Comptes Rendus (October, 1915)

  • Author: Andrew Mangravite
  • Published: October 21, 2015

You are blind like us. Your hurt no man designed,
And no man claimed the conquest of your land.
But gropers both through fields of thought confined
We stumble and we do not understand.
You only saw your future bigly planned,
And we, the tapering paths of our own mind,
And in each other’s dearest ways we stand,
And hiss, and hate. And the blind fight the blind.

from “To Germany.”

On October 13th 1915, while the Battle of Loos [Belgium] was raging, a German sniper shot a captain in the Suffolk Regiment in the head and in so doing, ended the life of one of Britain’s most promising young poets.
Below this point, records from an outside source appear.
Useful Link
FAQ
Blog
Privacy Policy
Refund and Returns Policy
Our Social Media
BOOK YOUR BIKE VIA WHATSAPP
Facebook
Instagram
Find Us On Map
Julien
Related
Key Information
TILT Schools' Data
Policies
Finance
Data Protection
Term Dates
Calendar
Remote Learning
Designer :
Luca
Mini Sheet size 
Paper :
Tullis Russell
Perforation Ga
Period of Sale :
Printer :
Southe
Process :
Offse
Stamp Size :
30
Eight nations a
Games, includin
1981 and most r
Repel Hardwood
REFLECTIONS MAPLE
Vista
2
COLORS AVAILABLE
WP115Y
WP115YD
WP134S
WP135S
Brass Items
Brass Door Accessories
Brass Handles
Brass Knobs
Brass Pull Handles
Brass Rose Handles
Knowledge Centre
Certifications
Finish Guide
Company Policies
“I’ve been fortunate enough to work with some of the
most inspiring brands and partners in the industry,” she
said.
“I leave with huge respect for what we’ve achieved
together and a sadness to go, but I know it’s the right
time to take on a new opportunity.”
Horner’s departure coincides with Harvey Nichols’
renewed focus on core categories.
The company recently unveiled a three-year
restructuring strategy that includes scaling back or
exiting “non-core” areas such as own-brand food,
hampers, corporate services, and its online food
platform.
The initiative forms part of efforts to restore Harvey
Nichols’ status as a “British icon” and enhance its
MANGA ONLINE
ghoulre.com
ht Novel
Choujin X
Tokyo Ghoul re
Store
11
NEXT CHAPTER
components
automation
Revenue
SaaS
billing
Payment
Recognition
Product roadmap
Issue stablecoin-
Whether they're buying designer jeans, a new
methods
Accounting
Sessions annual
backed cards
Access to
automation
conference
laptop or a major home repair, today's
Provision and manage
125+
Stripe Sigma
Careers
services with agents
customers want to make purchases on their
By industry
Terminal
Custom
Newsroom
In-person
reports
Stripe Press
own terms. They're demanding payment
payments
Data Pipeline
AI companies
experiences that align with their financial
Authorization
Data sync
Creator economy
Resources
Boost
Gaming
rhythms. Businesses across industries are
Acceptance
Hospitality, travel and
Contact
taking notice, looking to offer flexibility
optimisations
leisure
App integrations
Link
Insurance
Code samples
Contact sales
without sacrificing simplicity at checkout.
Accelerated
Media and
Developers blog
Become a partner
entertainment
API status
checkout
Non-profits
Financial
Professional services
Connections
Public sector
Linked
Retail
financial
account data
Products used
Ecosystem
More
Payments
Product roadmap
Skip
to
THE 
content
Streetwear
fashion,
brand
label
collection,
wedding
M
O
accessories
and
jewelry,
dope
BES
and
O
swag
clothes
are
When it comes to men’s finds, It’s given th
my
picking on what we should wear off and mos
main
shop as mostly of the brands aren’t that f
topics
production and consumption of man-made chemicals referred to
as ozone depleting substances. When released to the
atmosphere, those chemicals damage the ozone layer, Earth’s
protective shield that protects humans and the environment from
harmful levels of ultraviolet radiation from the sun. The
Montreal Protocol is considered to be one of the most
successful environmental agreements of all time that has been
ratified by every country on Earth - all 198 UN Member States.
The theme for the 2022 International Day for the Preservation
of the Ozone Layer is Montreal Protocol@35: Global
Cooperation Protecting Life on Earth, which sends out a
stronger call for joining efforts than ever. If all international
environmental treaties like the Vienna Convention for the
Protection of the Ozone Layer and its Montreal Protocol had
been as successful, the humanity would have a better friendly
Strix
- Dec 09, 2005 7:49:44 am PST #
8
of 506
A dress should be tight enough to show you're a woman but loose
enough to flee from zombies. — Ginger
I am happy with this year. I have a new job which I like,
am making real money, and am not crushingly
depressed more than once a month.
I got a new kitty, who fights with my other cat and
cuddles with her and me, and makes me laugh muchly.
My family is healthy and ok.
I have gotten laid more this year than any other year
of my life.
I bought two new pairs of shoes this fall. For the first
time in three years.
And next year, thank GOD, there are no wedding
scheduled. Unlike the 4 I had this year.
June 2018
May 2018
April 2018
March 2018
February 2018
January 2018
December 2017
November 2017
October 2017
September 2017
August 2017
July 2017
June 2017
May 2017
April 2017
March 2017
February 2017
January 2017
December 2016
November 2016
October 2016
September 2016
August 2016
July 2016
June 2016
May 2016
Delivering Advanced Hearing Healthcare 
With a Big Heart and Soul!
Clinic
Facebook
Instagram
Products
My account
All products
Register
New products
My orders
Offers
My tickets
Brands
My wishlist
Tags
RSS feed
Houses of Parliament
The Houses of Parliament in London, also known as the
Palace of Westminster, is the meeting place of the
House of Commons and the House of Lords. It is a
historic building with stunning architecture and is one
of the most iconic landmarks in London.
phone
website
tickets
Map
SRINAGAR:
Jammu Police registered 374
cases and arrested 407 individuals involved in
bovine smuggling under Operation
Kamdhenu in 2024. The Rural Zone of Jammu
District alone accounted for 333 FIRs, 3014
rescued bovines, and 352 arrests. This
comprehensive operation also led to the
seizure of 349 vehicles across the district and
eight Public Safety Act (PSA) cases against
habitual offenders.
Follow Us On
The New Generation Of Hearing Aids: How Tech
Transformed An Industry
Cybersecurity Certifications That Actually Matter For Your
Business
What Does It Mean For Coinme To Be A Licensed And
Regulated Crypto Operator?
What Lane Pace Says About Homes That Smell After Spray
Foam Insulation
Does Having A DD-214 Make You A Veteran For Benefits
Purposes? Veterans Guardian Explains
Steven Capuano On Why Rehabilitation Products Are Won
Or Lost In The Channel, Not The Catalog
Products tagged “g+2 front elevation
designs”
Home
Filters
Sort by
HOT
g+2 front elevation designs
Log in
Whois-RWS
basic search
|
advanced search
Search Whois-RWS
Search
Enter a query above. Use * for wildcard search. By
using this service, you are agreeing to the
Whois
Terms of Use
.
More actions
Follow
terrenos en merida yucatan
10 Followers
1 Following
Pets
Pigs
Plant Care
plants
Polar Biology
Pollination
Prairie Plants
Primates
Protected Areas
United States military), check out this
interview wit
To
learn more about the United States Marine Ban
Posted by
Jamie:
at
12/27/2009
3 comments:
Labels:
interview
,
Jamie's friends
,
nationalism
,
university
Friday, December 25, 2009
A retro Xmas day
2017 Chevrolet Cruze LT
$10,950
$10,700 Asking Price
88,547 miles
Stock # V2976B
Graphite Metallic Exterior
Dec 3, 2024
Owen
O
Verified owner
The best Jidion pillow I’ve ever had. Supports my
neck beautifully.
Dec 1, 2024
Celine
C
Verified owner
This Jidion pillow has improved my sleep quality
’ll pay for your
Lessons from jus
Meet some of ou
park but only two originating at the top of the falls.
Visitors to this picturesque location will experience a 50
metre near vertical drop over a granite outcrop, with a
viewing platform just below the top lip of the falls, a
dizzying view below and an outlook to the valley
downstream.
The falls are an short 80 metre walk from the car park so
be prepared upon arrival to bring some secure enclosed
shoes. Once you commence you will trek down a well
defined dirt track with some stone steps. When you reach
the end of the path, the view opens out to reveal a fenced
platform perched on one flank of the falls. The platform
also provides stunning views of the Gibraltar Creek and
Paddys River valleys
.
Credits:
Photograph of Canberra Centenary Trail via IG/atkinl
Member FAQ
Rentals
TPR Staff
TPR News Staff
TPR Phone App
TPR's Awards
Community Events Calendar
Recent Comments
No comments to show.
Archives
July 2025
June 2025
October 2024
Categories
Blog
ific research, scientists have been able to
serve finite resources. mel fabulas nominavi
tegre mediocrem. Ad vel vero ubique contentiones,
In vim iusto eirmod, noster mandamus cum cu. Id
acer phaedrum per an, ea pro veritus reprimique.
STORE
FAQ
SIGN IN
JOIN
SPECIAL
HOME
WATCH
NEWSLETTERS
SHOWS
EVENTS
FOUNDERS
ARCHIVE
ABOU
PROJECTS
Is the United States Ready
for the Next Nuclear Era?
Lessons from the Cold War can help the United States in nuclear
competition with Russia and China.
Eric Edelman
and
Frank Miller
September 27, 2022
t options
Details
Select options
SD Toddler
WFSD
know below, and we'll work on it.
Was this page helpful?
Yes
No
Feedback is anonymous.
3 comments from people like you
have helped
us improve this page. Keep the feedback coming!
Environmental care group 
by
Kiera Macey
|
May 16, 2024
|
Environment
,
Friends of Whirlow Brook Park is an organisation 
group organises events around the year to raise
Like many of his opposite numbers, Sorley had studied abroad, in Germany, and so was no knee-jerk jingoist. But he felt a duty to serve his country. He left behind a single posthumous volume, Marlborough and Other Poems and on the basis of that one slim volume alone, he seems to have been more influenced by Continental literary trends than the other British war poets still toiling in the long shadows cast by the Romantics. Certain of Sorley’s poems seem almost Expressionist in tone, a memento perhaps of his time spent as a student in Germany.

Whether Sorley’s expressionism came from literary journals or from the heart, the quality of the poems in his lone volume suggest that England’s loss was great. This was no Rupert Brooke re-cycling past glories. If Sorley’s death was not the great loss in British literature, it should be considered second only to that of Edward Thomas. Twenty years are not a lot of time t make one’s mark, but if such poet/critics as Robert Graves and John Masefield are to be believed, Charles Sorley succeeded brilliantly.